**EXERCISE**
Taking the line with "2011 के आंकड़ों" as the start, reproduce every line until the records end, exactly and with nothing added.

[Saved data entries]
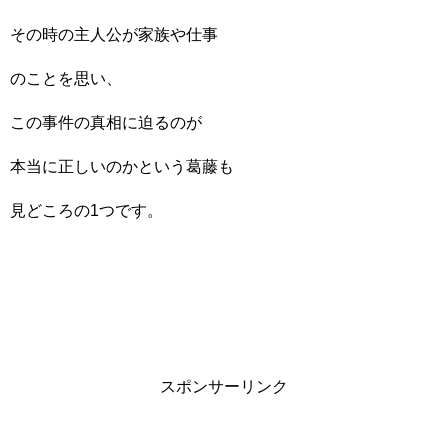
その時の主人公が家族や仕事
のことを思い、
この事件の真相に迫るのが
本当に正しいのかという葛藤も
見どころの1つです。
スポンサーリンク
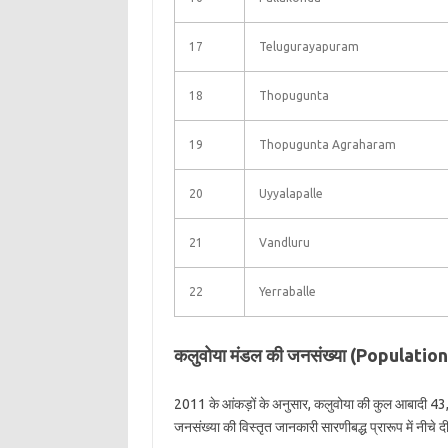
17
Telugurayapuram
18
Thopugunta
19
Thopugunta Agraharam
20
Uyyalapalle
21
Vandluru
22
Yerraballe
कलुवोया मंडल की जनसंख्या (Populati
2011 के आंकड़ों के अनुसार, कलुवोया की कुल आबादी 43,
जनसंख्या की विस्तृत जानकारी सारणीबद्ध प्रारूप में नीचे दी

**COMPLETED TASK**
2011 के आंकड़ों के अनुसार, कलुवोया की कुल आबादी 43,
जनसंख्या की विस्तृत जानकारी सारणीबद्ध प्रारूप में नीचे दी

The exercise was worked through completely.